A la pause, la parité était logique, mais ces Helvètes entreprenants avaient séduit et auraient peut-être mérité mieux. Après la pause, le spectateur n'eut plus grand-chose à se mettre sous la dent. La Suisse ne créait plus rien. Huggel courait beaucoup... pour pas grand-chose. Quagliarella (50e) manqua le 1-2, puis une catastrophe survint à la 56e, lorsque Behrami se blessa. Le claquage risque fort de le priver de Mondial.

En fin de rencontre, l'entrée en jeu d'Hakan Yakin modifia le visage helvétique, mais ses deux coups francs bien botté ne donnèrent que des sueurs froides à la Squadra azzurra. Sans plus, hélas pour le joueur du FC Lucerne.

Arnaud Cerutti, de retour du Stade de Genève

04/06/2010

La der de la Suisse

Trois défaites. Trois contreperformances. Tel est le bilan de l'équipe de Suisse depuis qu'elle s'est qualifiée pour le Mondial 2010. 0-1 contre la Norvège, 1-3 contre le Paraguay et à nouveau 0-1, mais contre le Costa Rica cette fois-ci. Evidemment, le soufflé est retombé. Il devient difficile de vouloir donner des coups de "vuvuzelas" pour célébrer le départ de la Nati en Afrique du Sud. Mais tout de même, celle-ci mérite du soutien samedi soir au Stade de Genève.
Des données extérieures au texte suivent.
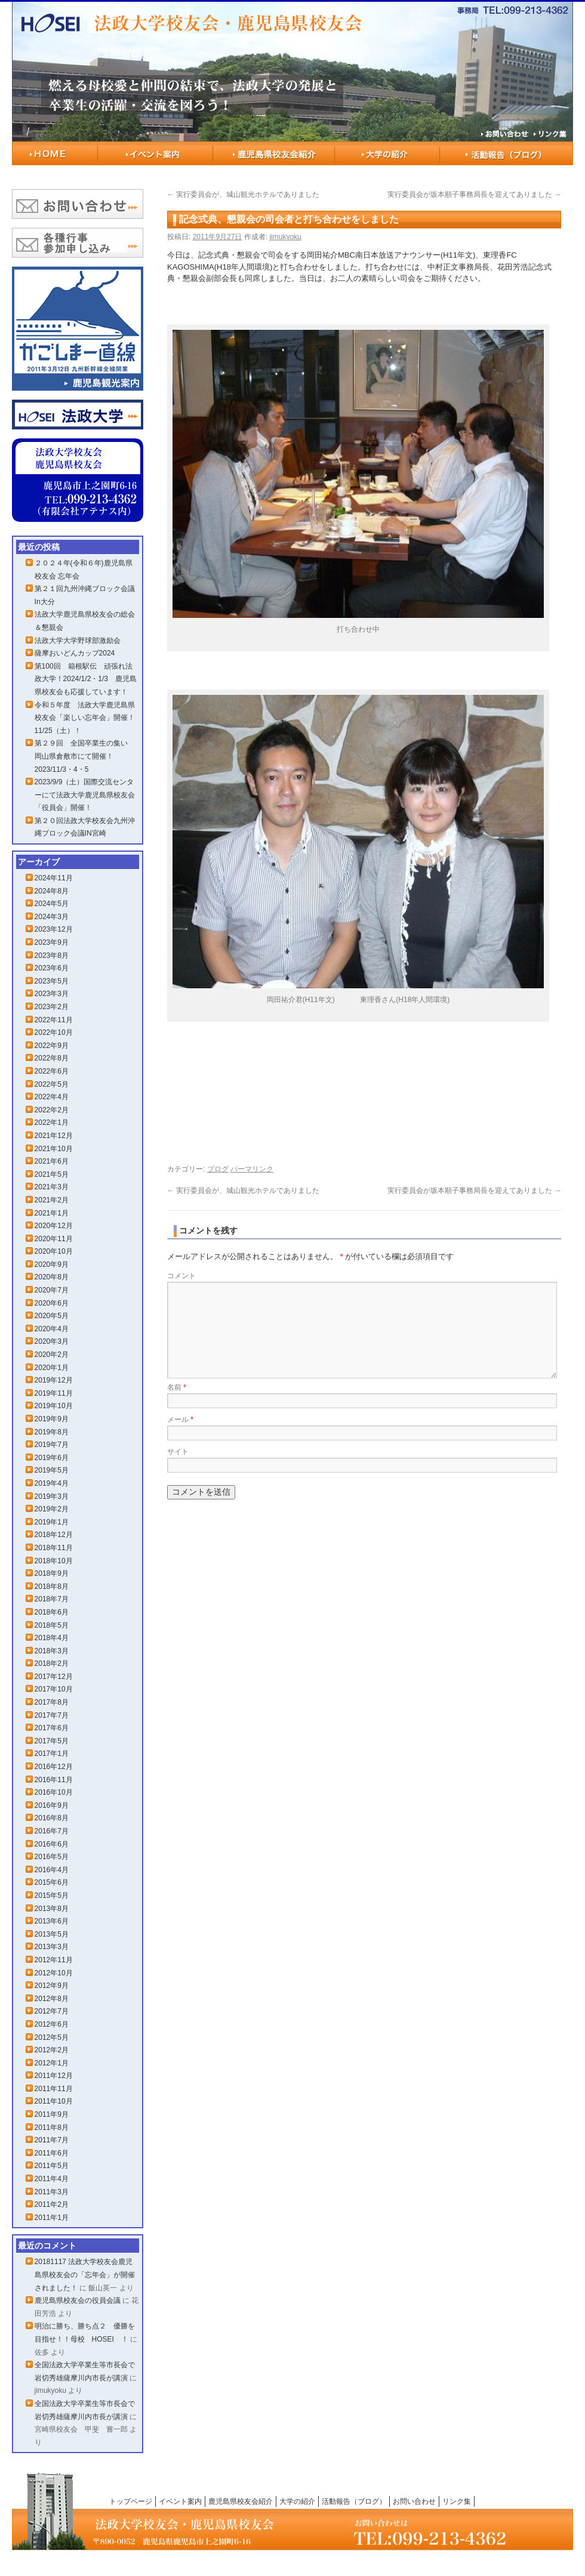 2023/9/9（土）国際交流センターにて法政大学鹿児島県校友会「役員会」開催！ (85, 795)
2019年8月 (52, 1432)
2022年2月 (52, 1110)
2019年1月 (52, 1522)
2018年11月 (54, 1548)
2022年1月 (52, 1122)
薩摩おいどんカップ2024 (75, 653)
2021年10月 (54, 1149)
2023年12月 (54, 929)
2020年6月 (52, 1303)
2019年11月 (54, 1393)
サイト (178, 1452)
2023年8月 (52, 955)
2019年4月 (52, 1483)
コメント (181, 1276)
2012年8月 (52, 1998)
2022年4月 (52, 1097)
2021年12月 (54, 1135)
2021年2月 (52, 1200)
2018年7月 (52, 1599)
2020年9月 (52, 1264)
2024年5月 (52, 903)
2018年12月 (54, 1534)
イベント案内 (155, 153)
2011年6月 (52, 2153)
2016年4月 (52, 1870)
A 20 h 45, elle accueille l'Italie, qui tire peut-être ses dernières cartouches en tant que championne du monde. Le match de demain soir sonne aussi comme la der de la Suisse avant l'envol vers le continent noir, prévu le 9 juin. Pour renouer avec un public qui a le moral en berne, Alexander Frei et compagnie se doivent de sortir le grand jeu. Ou, tout simplement, de présenter du jeu, afin d'effacer la piètre prestation de mardi soir.

012036_FVL013_913c4bef.jpgDépassés, les Helvètes n'ont pas brillé contre des Costariciens qui n'étaient pourtant pas des foudres de guerre. Les conclusions que les fans et la presse ont tirées se rejoignent. Celles du sélectionneur Ottmar Hitzfeld ne sont pas pareilles. L'Allemand continue d'avancer avec prudence, fidèle à un discours qui se veut rassurant.

Au sujet de la rencontre en elle-même: "Contre le Costa Rica, c'était un match de préparation. Nous n'étions pas au Mondial. Faisons preuve de patience."

Au sujet de Barnetta, méconnaissable depuis... 2006: "Il travaille pour être à son meileur niveau. Il faut être indulgent avec lui."

Au sujet du jeu trop bas de Frei: "Il était prévu, dans ce système en 4-4-1-1 que Frei joue en retrait de Nkufo. C'est son rôle."

Au sujet de Senderos, pas convaincant mardi: "Il est très en forme. D'accord, il commet une faute sur le but, mais cela peut arriver."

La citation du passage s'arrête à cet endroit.